What do those words bring up in you as you read them? Do they bring comfort? Challenge? (What they bring up in us might actually depend on our proximity to power or social injustice...)


And people like Douglass - now frequently quoted and honored with streets, parks and celebrations - were often vilified and violently opposed during their lives (including his time here in Rochester). Our culture tends to like disrupters in the past tense!


Our embodied God - at least according to our scriptures - is one who takes sides against injustice, against oppression and against the culture of death  - and urges us to take a stand as well. This might include various forms of public action, protest, demonstration or acts of solidarity with those most impacted by harm.

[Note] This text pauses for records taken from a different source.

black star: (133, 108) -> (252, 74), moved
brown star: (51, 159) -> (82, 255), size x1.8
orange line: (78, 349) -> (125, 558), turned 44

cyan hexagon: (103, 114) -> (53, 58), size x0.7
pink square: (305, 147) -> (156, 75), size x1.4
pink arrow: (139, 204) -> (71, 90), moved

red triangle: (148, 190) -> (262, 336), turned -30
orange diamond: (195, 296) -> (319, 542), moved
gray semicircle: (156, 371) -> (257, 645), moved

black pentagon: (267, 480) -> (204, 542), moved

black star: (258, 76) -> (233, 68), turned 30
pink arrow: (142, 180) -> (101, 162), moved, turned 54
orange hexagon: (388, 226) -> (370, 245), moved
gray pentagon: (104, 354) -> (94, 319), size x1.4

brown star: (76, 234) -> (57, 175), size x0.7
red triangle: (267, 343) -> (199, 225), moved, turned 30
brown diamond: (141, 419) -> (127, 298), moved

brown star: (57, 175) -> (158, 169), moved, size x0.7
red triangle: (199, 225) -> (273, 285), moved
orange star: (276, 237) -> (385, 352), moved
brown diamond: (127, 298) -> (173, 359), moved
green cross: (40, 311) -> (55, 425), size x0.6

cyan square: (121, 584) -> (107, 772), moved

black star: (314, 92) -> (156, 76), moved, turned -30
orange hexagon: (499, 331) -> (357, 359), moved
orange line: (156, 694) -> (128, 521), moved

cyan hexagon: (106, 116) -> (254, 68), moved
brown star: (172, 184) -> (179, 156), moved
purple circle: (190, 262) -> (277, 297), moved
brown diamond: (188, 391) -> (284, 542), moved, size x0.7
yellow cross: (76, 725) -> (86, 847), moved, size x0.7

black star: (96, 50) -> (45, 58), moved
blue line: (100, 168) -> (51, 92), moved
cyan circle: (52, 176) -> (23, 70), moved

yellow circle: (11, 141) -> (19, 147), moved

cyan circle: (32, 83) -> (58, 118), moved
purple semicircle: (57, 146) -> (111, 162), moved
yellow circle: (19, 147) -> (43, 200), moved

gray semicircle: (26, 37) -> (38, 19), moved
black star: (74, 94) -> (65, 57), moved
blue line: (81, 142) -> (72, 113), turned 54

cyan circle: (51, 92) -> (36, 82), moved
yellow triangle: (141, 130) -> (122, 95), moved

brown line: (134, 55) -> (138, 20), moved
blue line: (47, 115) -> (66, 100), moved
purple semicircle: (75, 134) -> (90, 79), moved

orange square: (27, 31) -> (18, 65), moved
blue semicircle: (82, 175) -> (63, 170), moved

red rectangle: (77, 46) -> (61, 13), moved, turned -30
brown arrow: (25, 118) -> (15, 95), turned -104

If Douglass is correct in his analysis (and history seems to be on his side), systems of power and privilege will not likely self-correct. They will “concede nothing without a demand.” Those demanding justice in our world are many, and it is incumbent upon people of faith to try to keep hearing the cries of the marginalized and act in solidarity with those cries.


It is hard to know what the world will look like in 25 or 50 years, but it is very possible that some of the agitation we feel and witness right now will play a part in the development of the beloved community that our God desired.

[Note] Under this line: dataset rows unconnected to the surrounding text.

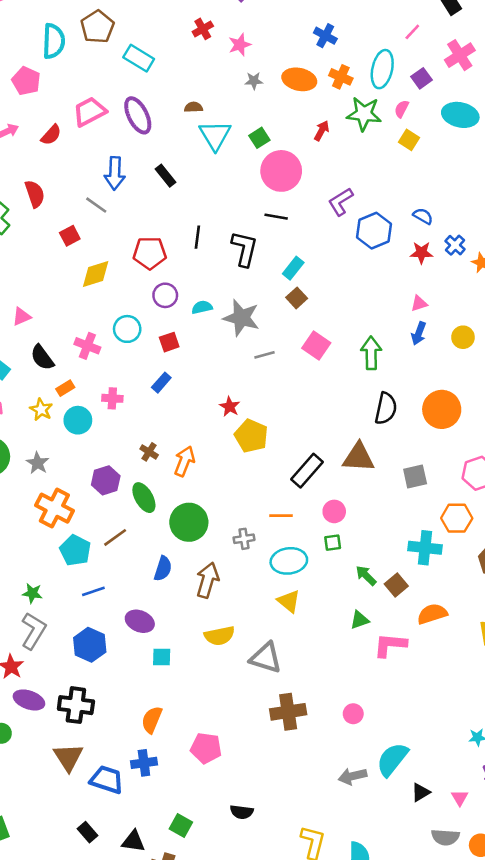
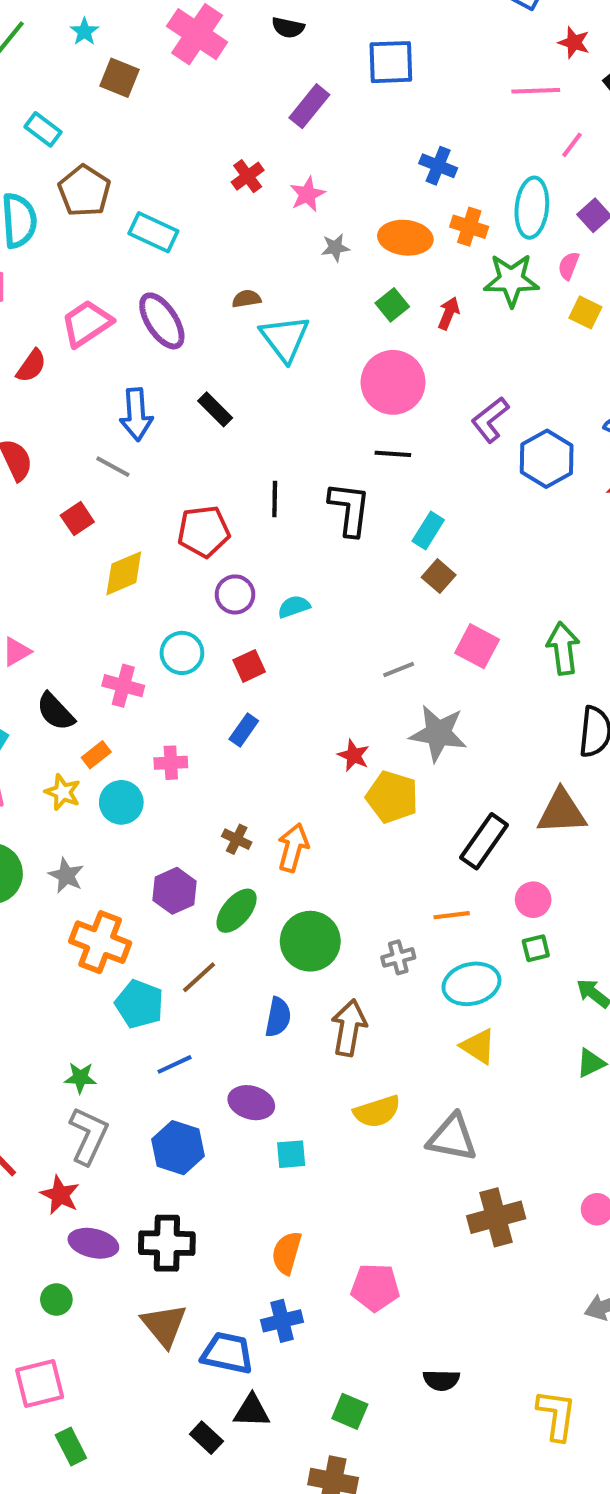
green square: (259, 138) -> (392, 305), moved
gray star: (241, 318) -> (438, 733), moved
green ellipse: (144, 498) -> (237, 911), turned 76
black triangle: (133, 841) -> (252, 1411), moved

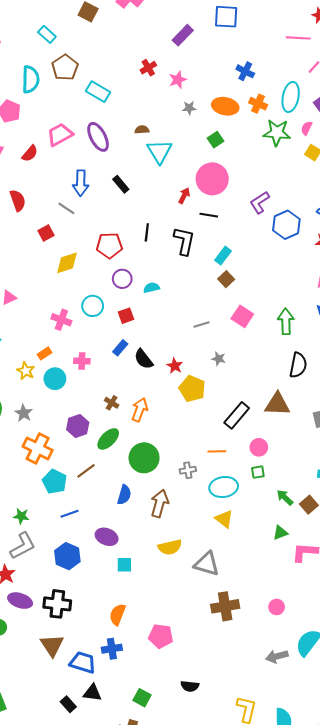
red arrow: (449, 313) -> (184, 196), moved
black semicircle: (55, 712) -> (143, 359), moved
gray star: (438, 733) -> (219, 359), size x0.5
gray L-shape: (88, 1136) -> (23, 546), turned 32

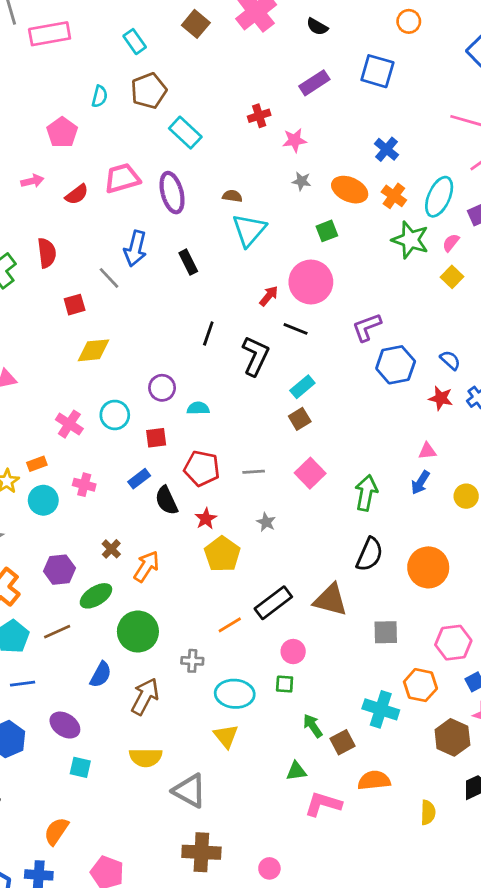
cyan semicircle: (31, 79) -> (100, 96), size x0.6
red pentagon: (109, 245) -> (202, 468), moved
orange line: (217, 451) -> (230, 625), moved, turned -42

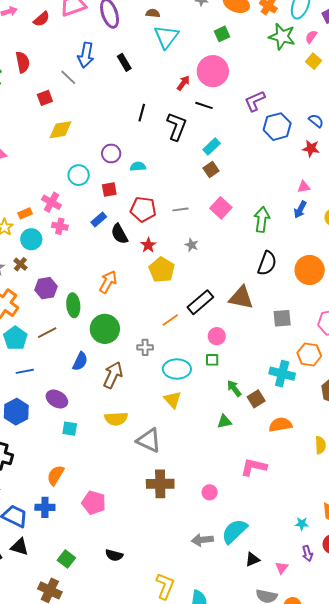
pink cross: (69, 424) -> (51, 202), moved
brown cross: (111, 549) -> (20, 264), moved
green ellipse: (96, 596) -> (73, 305), turned -60
pink L-shape: (323, 804) -> (254, 467), moved

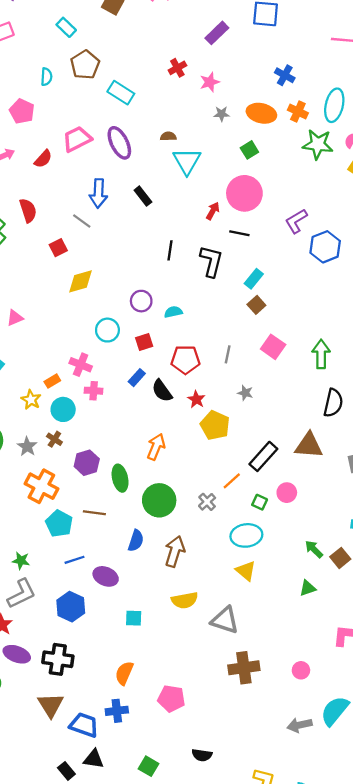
gray line: (180, 209) -> (228, 354), turned -63
brown line: (47, 333) -> (94, 513), turned 42
gray cross: (145, 347) -> (207, 502), moved, turned -35
green square: (212, 360) -> (260, 502), moved, turned 32
purple ellipse: (57, 399) -> (106, 576), moved

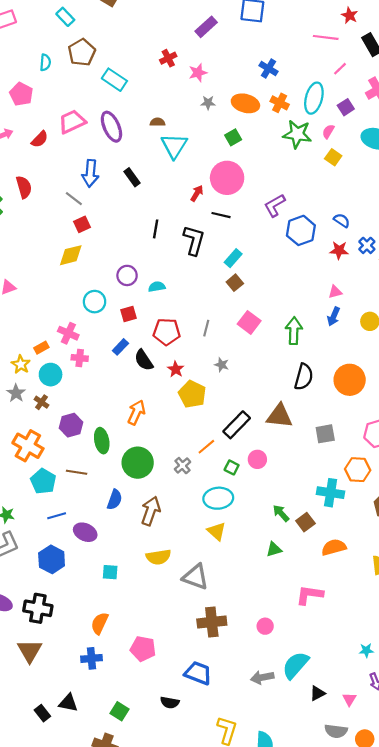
red square: (58, 248) -> (82, 224), moved
gray star: (27, 447) -> (16, 393), moved
blue trapezoid: (84, 725) -> (198, 673), moved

Note: In my own life, I often go back to Martin Luther King’s framework (outlined in a 1957 article he wrote) for nonviolent resistance when I think about protest and demonstration. I recognize that not everyone will share these principles or value nonviolent resistance in the same way I might, but they are important to me. Nor do I expect that they must be done "perfectly". They provide me, however, with a framework for understanding how we might use public action toward a greater end. King, adopting Gandhian methods, suggested that nonviolent resistance:


Is “not physically aggressive toward [an] opponent,” yet are constantly seeking to pursue the opponent that they are mistaken in their use of power.

 “Does not seek to defeat or humiliate the opponent, but to win friendship and understanding instead…noncooperation and boycotts are not ends themselves; they are merely means to awaken a sense of moral shame in the opponent,” and to ultimately create conditions for the beloved community to emerge.

“The [protest or direct action] is directed against forces of evil rather than against persons who are caught in those forces.” These methods aim to stay focused on the humanity of those who may be carrying out harm but aim to stop the harm at its source.

[Direct action tries to avoid] “not only external physical violence but also internal violence of spirit.” We must not let our campaigns turn into hate campaigns - this only intensifies violence in the world.